Just curious, last year I found a large families thread somewhere and now I don't remember where it was.


----------



## 3lilchunklins (Feb 22, 2012)

I think you might be looking for the "Moms of many" forum.
I was part of it too, and can't find. it either...


----------



## Chloe'sMama (Oct 14, 2008)

I have been looking too. Anyone find it?


----------



## OrmEmbar (Oct 25, 2012)

I'm trying to find Moms of Many and this is the only thread that popped up! I'm sad to think that this awesome group might have disappeared!


----------



## OrmEmbar (Oct 25, 2012)

bumping to see if this will show up on the "newest posts" list


----------



## OrmEmbar (Oct 25, 2012)

Bump


----------



## joyful bluebird (Jun 1, 2015)

If its found let me know! I'd like to be part of it!


----------



## Voondrop (Oct 31, 2012)

Please, come back & liven it up! It shows up funny on my screen but I have it bookmarked as one of my groups. I pop in to blow the cobwebs around once in awhile..

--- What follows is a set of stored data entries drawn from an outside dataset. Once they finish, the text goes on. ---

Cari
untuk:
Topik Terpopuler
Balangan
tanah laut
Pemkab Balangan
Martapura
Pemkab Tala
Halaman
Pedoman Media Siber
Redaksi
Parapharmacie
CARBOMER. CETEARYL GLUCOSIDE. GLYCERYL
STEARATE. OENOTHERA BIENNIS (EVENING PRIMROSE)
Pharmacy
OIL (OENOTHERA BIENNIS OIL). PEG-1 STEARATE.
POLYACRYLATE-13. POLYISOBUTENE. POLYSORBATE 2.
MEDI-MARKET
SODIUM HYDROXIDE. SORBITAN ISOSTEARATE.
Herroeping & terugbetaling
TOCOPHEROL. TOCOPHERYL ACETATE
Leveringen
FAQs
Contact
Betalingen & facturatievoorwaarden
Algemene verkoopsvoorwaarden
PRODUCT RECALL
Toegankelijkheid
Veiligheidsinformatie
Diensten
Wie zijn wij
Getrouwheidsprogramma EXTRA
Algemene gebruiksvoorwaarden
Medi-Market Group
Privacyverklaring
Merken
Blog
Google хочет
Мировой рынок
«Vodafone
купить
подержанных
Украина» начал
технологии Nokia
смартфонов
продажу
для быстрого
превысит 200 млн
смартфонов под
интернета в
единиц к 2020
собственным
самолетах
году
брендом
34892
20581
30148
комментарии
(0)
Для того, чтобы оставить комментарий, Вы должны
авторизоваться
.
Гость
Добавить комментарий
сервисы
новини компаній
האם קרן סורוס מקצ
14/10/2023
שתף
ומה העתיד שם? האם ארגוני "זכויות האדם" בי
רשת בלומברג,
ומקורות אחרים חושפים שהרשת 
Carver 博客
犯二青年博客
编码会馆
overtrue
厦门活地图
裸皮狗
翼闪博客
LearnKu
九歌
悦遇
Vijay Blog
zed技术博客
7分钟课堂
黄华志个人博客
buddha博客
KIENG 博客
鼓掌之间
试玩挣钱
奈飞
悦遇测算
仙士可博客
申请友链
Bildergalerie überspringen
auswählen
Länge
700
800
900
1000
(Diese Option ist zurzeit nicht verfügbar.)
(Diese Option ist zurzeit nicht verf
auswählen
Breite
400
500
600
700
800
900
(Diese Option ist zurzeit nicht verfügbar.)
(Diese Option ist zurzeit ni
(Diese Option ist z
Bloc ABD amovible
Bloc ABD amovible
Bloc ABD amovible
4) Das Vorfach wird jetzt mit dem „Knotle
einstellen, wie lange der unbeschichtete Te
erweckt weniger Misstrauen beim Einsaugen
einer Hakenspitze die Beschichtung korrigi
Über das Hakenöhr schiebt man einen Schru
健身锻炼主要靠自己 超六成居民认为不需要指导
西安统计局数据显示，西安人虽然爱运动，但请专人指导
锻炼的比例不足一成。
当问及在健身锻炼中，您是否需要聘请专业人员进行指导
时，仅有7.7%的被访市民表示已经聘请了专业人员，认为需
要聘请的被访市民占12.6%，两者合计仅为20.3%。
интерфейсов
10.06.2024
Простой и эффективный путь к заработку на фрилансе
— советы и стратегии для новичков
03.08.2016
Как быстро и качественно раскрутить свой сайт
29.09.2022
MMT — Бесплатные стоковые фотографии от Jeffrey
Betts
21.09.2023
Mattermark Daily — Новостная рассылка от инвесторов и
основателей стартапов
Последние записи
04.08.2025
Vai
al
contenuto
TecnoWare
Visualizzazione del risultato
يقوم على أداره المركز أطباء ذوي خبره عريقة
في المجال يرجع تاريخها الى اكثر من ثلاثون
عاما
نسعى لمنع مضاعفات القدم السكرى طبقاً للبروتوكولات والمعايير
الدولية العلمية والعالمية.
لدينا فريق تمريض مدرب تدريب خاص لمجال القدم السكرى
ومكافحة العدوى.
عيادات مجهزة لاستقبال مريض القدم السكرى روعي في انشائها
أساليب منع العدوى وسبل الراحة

http://www.mothering.com/forum/groups/moms-many.html


----------



## MyFillingQuiver (Sep 7, 2009)

It's there, but like much of MDC nowadays...fairly inactive or completely dead


----------



## joyful bluebird (Jun 1, 2015)

Voondrop said:


> Please, come back & liven it up! It shows up funny on my screen but I have it bookmarked as one of my groups. I pop in to blow the cobwebs around once in awhile..
> 
> http://www.mothering.com/forum/groups/moms-many.html


I tried clicking on it and it just takes me back to MDC forum homepage :/


----------



## OrmEmbar (Oct 25, 2012)

I wonder if you have to be a member to see it? I was able to click on the link and go to the Moms of Many Forum. It is under Finding your Tribe, then General. @CynthiaMosher , Is there a way to make the Moms of Many group easier to find? It does not show up in a search.

: )


----------



## tregorlann (Aug 22, 2016)

I can't see it either. I'm on the mobile app.

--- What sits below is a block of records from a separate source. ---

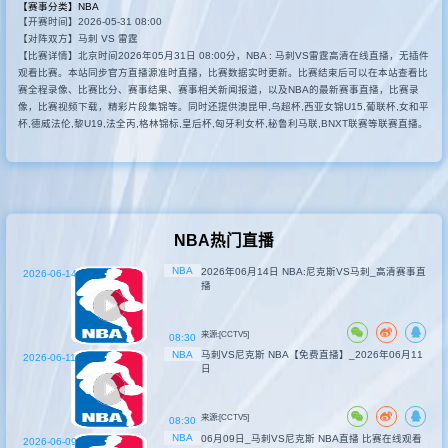
【赛事分类】
NBA
【开赛时间】2026-05-31 08:00
其他比赛
【对阵双方】马刺 VS 雷霆
【比赛详情】北京时间2026年05月31日 08:00分，NBA : 马刺VS雷霆高清在线直播，无插件
观看比赛。本站同步官方直播源准时直播，比赛数据实时更新。比赛结束后可以在本站查看比
赛全程录像、比赛比分、赛事结果、赛事相关新闻报道，以及NBA的最新赛事直播，比赛录
像，比赛视频下载，精彩片段集锦等。同时还提供澳昆甲,乌超杯,西亚女锦U15,葡联杯,女和平
杯,德威法伦,黎U19,法全丙,格林锦标,皇后杯,匈牙利女杯,秘鲁利马联,BNXT联赛等联赛直播。
NBA热门直播
NBA
2026年06月14日 NBA:尼克斯VS马刺_高清赛事直
2026-06-14
播
来源:[CCTV5]
08:30
NBA
马刺VS尼克斯 NBA【免费直播】_2026年06月11
2026-06-11
日
来源:[CCTV5]
08:30
NBA
06月09日_马刺VS尼克斯 NBA直播 比赛在线观看
2026-06-09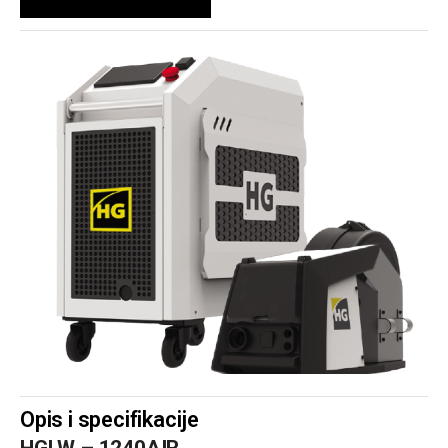
Opis i specifikacije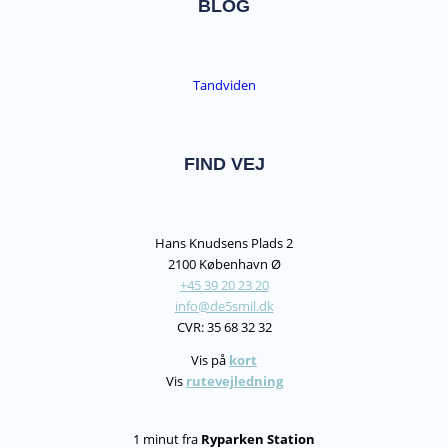
BLOG
Tandviden
FIND VEJ
Hans Knudsens Plads 2
2100 København Ø
+45 39 20 23 20
info@de5smil.dk
CVR: 35 68 32 32
Vis på
kort
Vis
rutevejledning
1 minut fra
Ryparken Station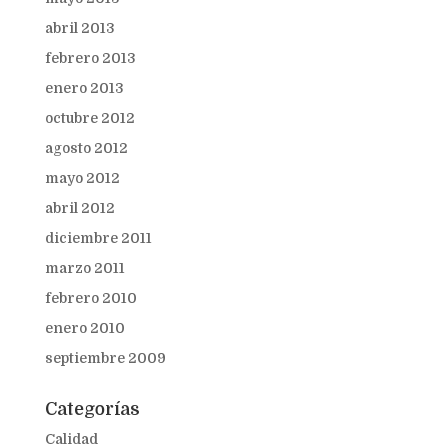
abril 2013
febrero 2013
enero 2013
octubre 2012
agosto 2012
mayo 2012
abril 2012
diciembre 2011
marzo 2011
febrero 2010
enero 2010
septiembre 2009
Categorías
Calidad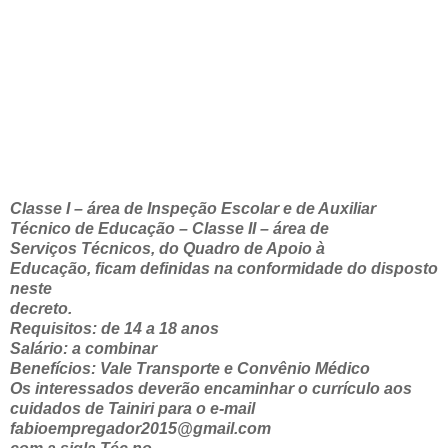
Classe I – área de Inspeção Escolar e de Auxiliar
Técnico de Educação – Classe II – área de
Serviços Técnicos, do Quadro de Apoio à
Educação, ficam definidas na conformidade do disposto
neste
decreto.
Requisitos: de 14 a 18 anos
Salário: a combinar
Benefícios: Vale Transporte e Convênio Médico
Os interessados deverão encaminhar o currículo aos
cuidados de Tainiri para o e-mail
fabioempregador2015@gmail.com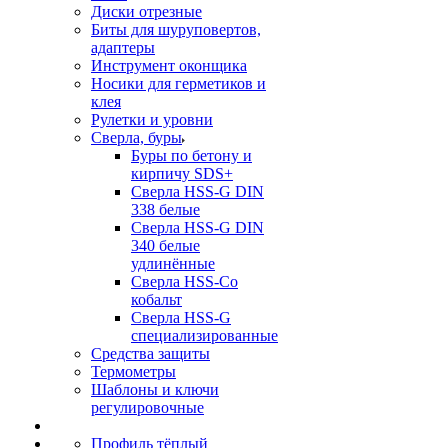
Диски отрезные
Биты для шуруповертов,
адаптеры
Инструмент оконщика
Носики для герметиков и
клея
Рулетки и уровни
Сверла, буры
Буры по бетону и
кирпичу SDS+
Сверла HSS-G DIN
338 белые
Сверла HSS-G DIN
340 белые
удлинённые
Сверла HSS-Co
кобальт
Сверла HSS-G
специализированные
Средства защиты
Термометры
Шаблоны и ключи
регулировочные
Профиль тёплый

Sent from my SM-N910F using Tapatalk


----------



## MyMotheringPath (Oct 20, 2016)

I just clicked on the link from my computer and was able to join the group although there haven't been any new posts this year it looks like.


----------



## nairnejay (Nov 20, 2016)

I must be a few years too late to this forum, it seems like it is dying (has died?)
I joined the Moms of Many group today.


----------



## MyMotheringPath (Oct 20, 2016)

I may join that with you, nairnejay.


----------